I don't hold out a lot of hope, but I have to say the foot of the cigar smells great right now.

About the 50 cab of Gurkhas - it's still the 1st where I am, but believe it or not I really did just "shoot up" a cigar :r

We'll see,

BillyBarue


----------



## sonick (Jan 30, 2007)

I think you're supposed to dry out the cigar substantially, then populate the re-hydration room primarily with the infusion of choice. Will be interesting to see how shooting liquor directly into your cigars works though, lol.


----------



## dstaccone (Oct 19, 2006)

Awesome a Do it Yourself. I'll be keeping an eye on this to see how it develops. I look forward to the review. Maybe it will make a smokeable cigar out of a dog rocket, or enhance a cheaper cigar.


----------



## n3uka (Nov 13, 2006)

I had tried this in the past. What I did was to get a mason jar and place several cigars and a shot glass filled with grand marnier in it. I used my tilia to vacuum seal the jar and let it sit for about 2 weeks. I tried them along with a few of my friends and they seemed to be pretty good.

I don't remember which cigars I had done this with. Might have to try it again now that my tastes are slightly more refined.

Hope this helps


----------



## tzaddi (Feb 24, 2007)

I admire those daring souls that venture out beyond the breakers.

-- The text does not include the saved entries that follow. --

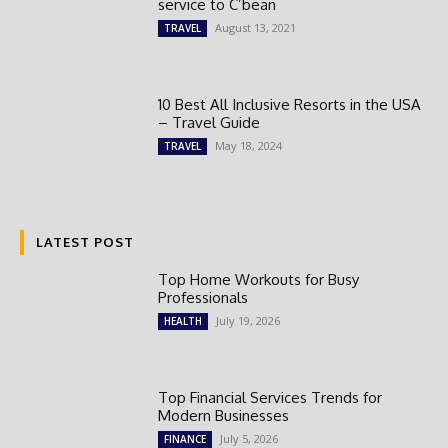
service to C’bean
August 13, 2021
TRAVEL
10 Best All Inclusive Resorts in the USA
– Travel Guide
May 18, 2024
TRAVEL
LATEST POST
Top Home Workouts for Busy
Professionals
July 19, 2026
HEALTH
Top Financial Services Trends for
Modern Businesses
July 5, 2026
FINANCE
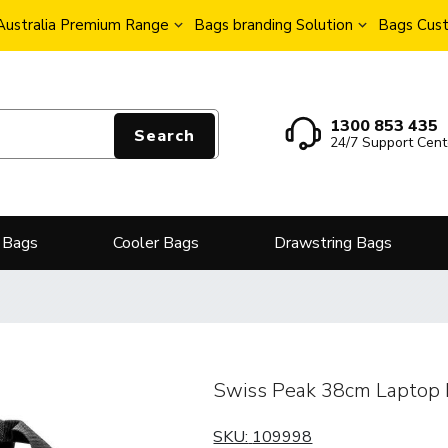
Australia Premium Range
Bags branding Solution
Bags Cust
1300 853 435
Search
24/7 Support Cent
 Bags
Cooler Bags
Drawstring Bags
Swiss Peak 38cm Laptop
SKU:
109998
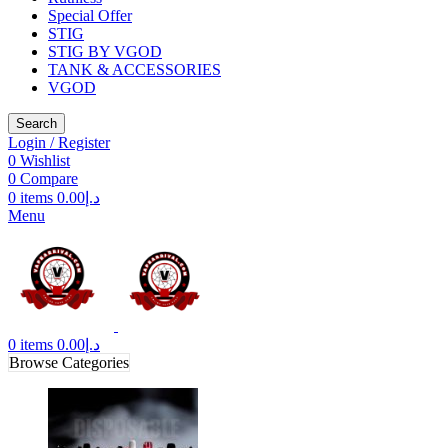
Special Offer
STIG
STIG BY VGOD
TANK & ACCESSORIES
VGOD
Search
Login / Register
0
Wishlist
0
Compare
0
items
0.00
د.إ
Menu
0
items
0.00
د.إ
Browse Categories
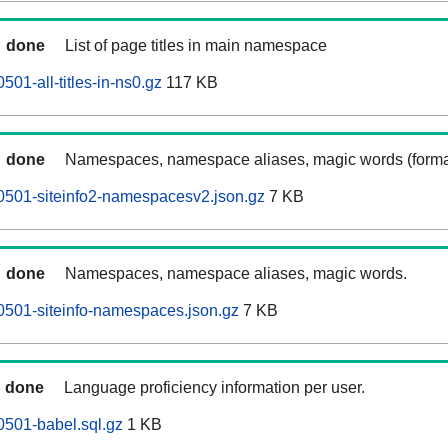
done
List of page titles in main namespace
501-all-titles-in-ns0.gz
117 KB
done
Namespaces, namespace aliases, magic words (forma
0501-siteinfo2-namespacesv2.json.gz
7 KB
done
Namespaces, namespace aliases, magic words.
0501-siteinfo-namespaces.json.gz
7 KB
done
Language proficiency information per user.
0501-babel.sql.gz
1 KB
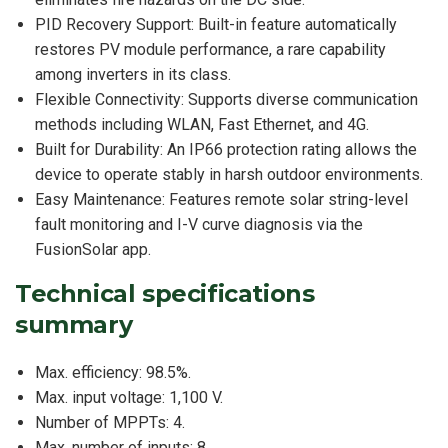
PID Recovery Support: Built-in feature automatically
restores PV module performance, a rare capability
among inverters in its class.
Flexible Connectivity: Supports diverse communication
methods including WLAN, Fast Ethernet, and 4G.
Built for Durability: An IP66 protection rating allows the
device to operate stably in harsh outdoor environments.
Easy Maintenance: Features remote solar string-level
fault monitoring and I-V curve diagnosis via the
FusionSolar app.
Technical specifications
summary
Max. efficiency: 98.5%.
Max. input voltage: 1,100 V.
Number of MPPTs: 4.
Max. number of inputs: 8.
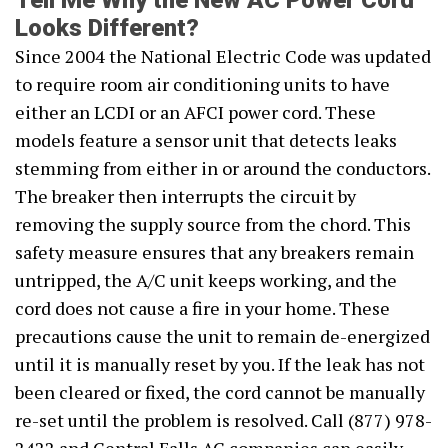
Tell Me Why the New AC Power Cord
Looks Different?
Since 2004 the National Electric Code was updated
to require room air conditioning units to have
either an LCDI or an AFCI power cord. These
models feature a sensor unit that detects leaks
stemming from either in or around the conductors.
The breaker then interrupts the circuit by
removing the supply source from the chord. This
safety measure ensures that any breakers remain
untripped, the A/C unit keeps working, and the
cord does not cause a fire in your home. These
precautions cause the unit to remain de-energized
until it is manually reset by you. If the leak has not
been cleared or fixed, the cord cannot be manually
re-set until the problem is resolved. Call (877) 978-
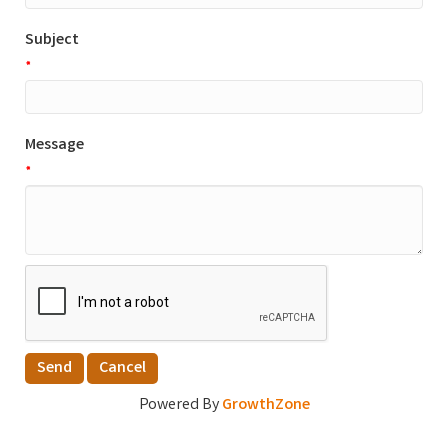
Subject
*
Message
*
Powered By
GrowthZone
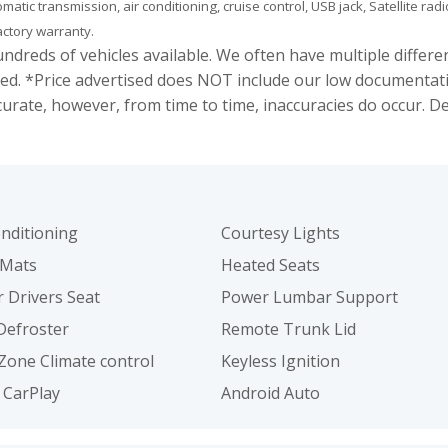
tomatic transmission, air conditioning, cruise control, USB jack, Satellite
factory warranty.
s of vehicles available. We often have multiple different c
ed. *Price advertised does NOT include our low documentat
curate, however, from time to time, inaccuracies do occur. 
onditioning
Courtesy Lights
 Mats
Heated Seats
 Drivers Seat
Power Lumbar Support
Defroster
Remote Trunk Lid
Zone Climate control
Keyless Ignition
 CarPlay
Android Auto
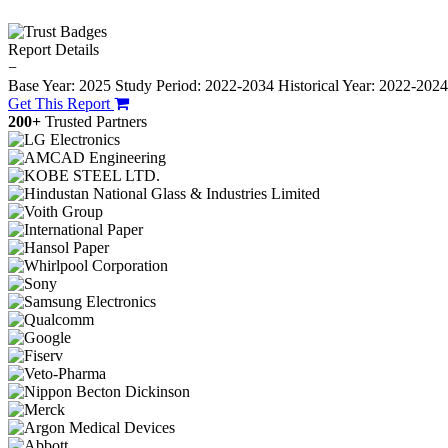
Report Details
−
Base Year: 2025
Study Period: 2022-2034
Historical Year: 2022-202
Get This Report
200+
Trusted Partners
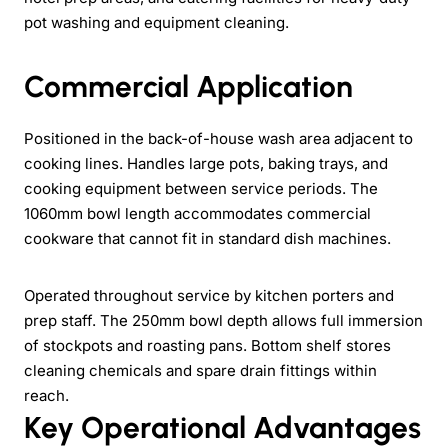
pot washing and equipment cleaning.
Commercial Application
Positioned in the back-of-house wash area adjacent to
cooking lines. Handles large pots, baking trays, and
cooking equipment between service periods. The
1060mm bowl length accommodates commercial
cookware that cannot fit in standard dish machines.
Operated throughout service by kitchen porters and
prep staff. The 250mm bowl depth allows full immersion
of stockpots and roasting pans. Bottom shelf stores
cleaning chemicals and spare drain fittings within
reach.
Key Operational Advantages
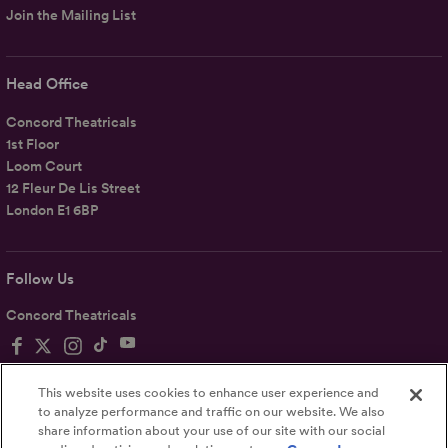
Join the Mailing List
Head Office
Concord Theatricals
1st Floor
Loom Court
12 Fleur De Lis Street
London E1 6BP
Follow Us
Concord Theatricals
This website uses cookies to enhance user experience and
to analyze performance and traffic on our website. We also
share information about your use of our site with our social
Privacy
Terms
Accessibility Statement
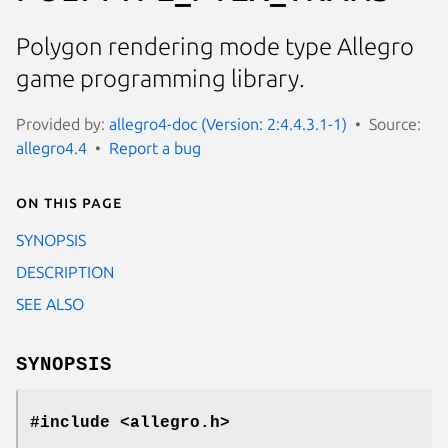
Polygon rendering mode type Allegro
game programming library.
Provided by:
allegro4-doc (Version: 2:4.4.3.1-1)
Source:
allegro4.4
Report a bug
On this page
SYNOPSIS
DESCRIPTION
SEE ALSO
SYNOPSIS
#include <allegro.h>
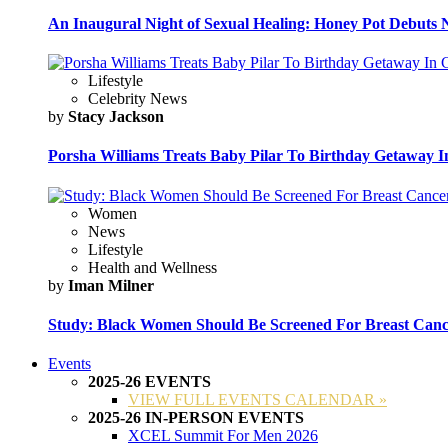
An Inaugural Night of Sexual Healing: Honey Pot Debuts N
Lifestyle
Celebrity News
by
Stacy Jackson
Porsha Williams Treats Baby Pilar To Birthday Getaway I
Women
News
Lifestyle
Health and Wellness
by
Iman Milner
Study: Black Women Should Be Screened For Breast Canc
Events
2025-26 EVENTS
VIEW FULL EVENTS CALENDAR »
2025-26 IN-PERSON EVENTS
XCEL Summit For Men 2026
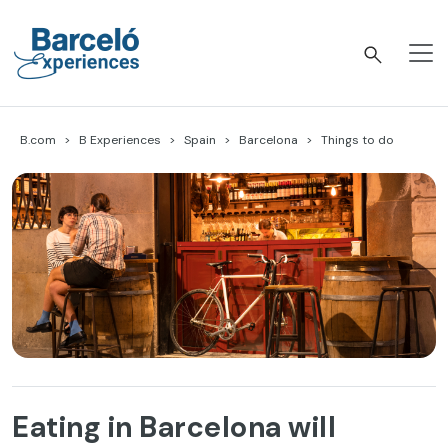
Skip
to
content
Barceló Experiences
B.com
B Experiences
Spain
Barcelona
Things to do
Eating in Barcelona will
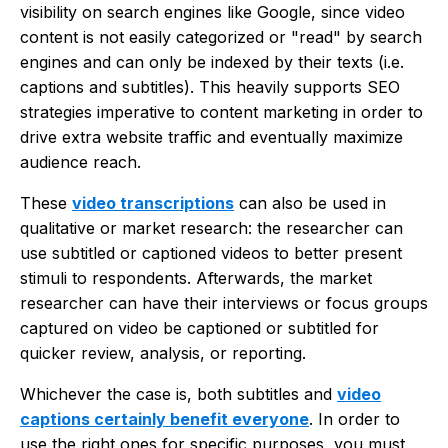
visibility on search engines like Google, since video
content is not easily categorized or "read" by search
engines and can only be indexed by their texts (i.e.
captions and subtitles). This heavily supports SEO
strategies imperative to content marketing in order to
drive extra website traffic and eventually maximize
audience reach.
These
video transcriptions
can also be used in
qualitative or market research: the researcher can
use subtitled or captioned videos to better present
stimuli to respondents. Afterwards, the market
researcher can have their interviews or focus groups
captured on video be captioned or subtitled for
quicker review, analysis, or reporting.
Whichever the case is, both subtitles and
video
captions certainly benefit everyone
. In order to
use the right ones for specific purposes, you must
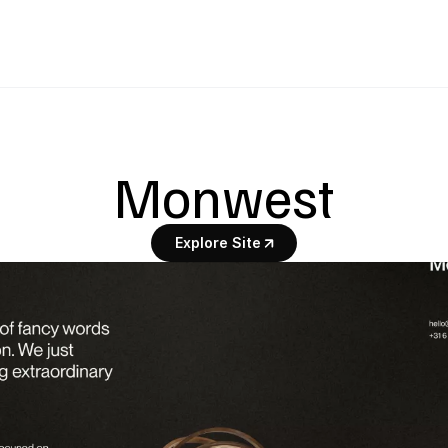
Monwest
Explore Site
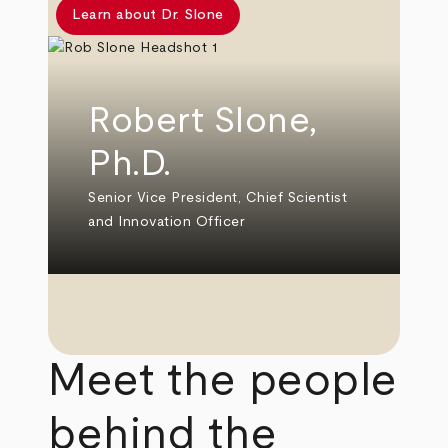
Learn about Dr. Slone
Robert Slone,
Ph.D.
Senior Vice President, Chief Scientist
and Innovation Officer
Meet the people
behind the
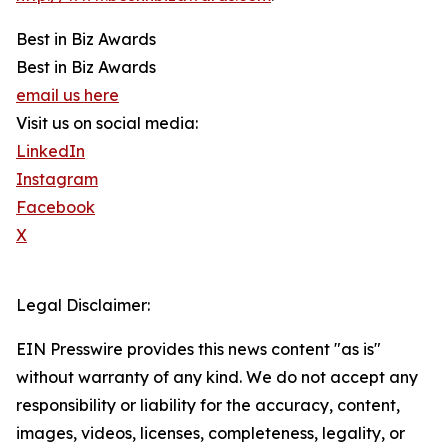
Best in Biz Awards
Best in Biz Awards
email us here
Visit us on social media:
LinkedIn
Instagram
Facebook
X
Legal Disclaimer:
EIN Presswire provides this news content "as is"
without warranty of any kind. We do not accept any
responsibility or liability for the accuracy, content,
images, videos, licenses, completeness, legality, or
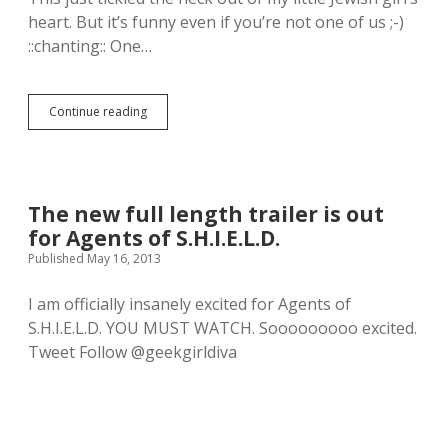
e
e
C
heart. But it’s funny even if you’re not one of us ;-)
t
F
o
t
::chanting:: One…
i
u
y
g
l
.
u
s
r
o
Continue reading
W
e
n
o
.
P
l
I
o
v
h
p
e
a
!
r
v
V
The new full length trailer is out
i
e
i
for Agents of S.H.I.E.L.D.
n
t
n
e
Published May 16, 2013
h
y
:
o
l
A
u
f
I am officially insanely excited for Agents of
F
g
i
S.H.I.E.L.D. YOU MUST WATCH. Sooooooooo excited.
i
h
g
l
Tweet Follow @geekgirldiva
t
u
m
s
r
B
.
e
y
.
W
W
o
a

I took some small Dutch perfectos that I picked up in Amsterdam last October and proceeded to experiment with them. I took some quality vanilla bourbon extract and soaked some good coffee beans in it. I then took the beans and placed them in the box of cigars, separating them with a small divider. The box has been at the bottom of the coolerdor for several months now. I guess I should dig em up and see what is up.


----------



## sporting (Feb 12, 2007)

I would buy a decent empty box and put a shot glass in with a cigar or wipe the box with the alcohol. This could have a negative humidity issue, I have no idea. Maybe buy some tinned cigars because of price and better absorption size. Just an idea


----------



## Guitarman-S.T- (Jun 14, 2006)

tell us how the INJECTION goes haha.
for a thought i always considered doing this with some hennesy-

get a jar ( tight fighting lid) on the bottem place a few inches of beads.. anything. then pour only 1 inch of the liquid into the jar... so now placing cigars vertically untill the jar is full will be a great way to "infuse" the cigar without getting physically drenched.
what do ya think?


----------



## mrbl8k (Jan 4, 2007)

I was a little confused when I read the title, "self infused" lol

that is awesome! If it ends up turning out well, I'll buy some!:ss


----------



## Marlboro Cigars-cl (Feb 19, 2007)

Ever try filling a small humi with coffee beans and putting cigars on top?
:tu


----------



## davemo (Mar 25, 2007)

Sounds like an interesting idea, let us know how those bad boys turn out.


----------



## berk-m (Aug 20, 2006)

Any update on this?


----------



## tzaddi (Feb 24, 2007)

I was scrounging around the bottom of the 165 Igloo and came across my vanilla/coffee bean perfecto infusion experiment. They seem to have taken on the aroma. I guess the next step is to burn one. I will report back after that has occurred.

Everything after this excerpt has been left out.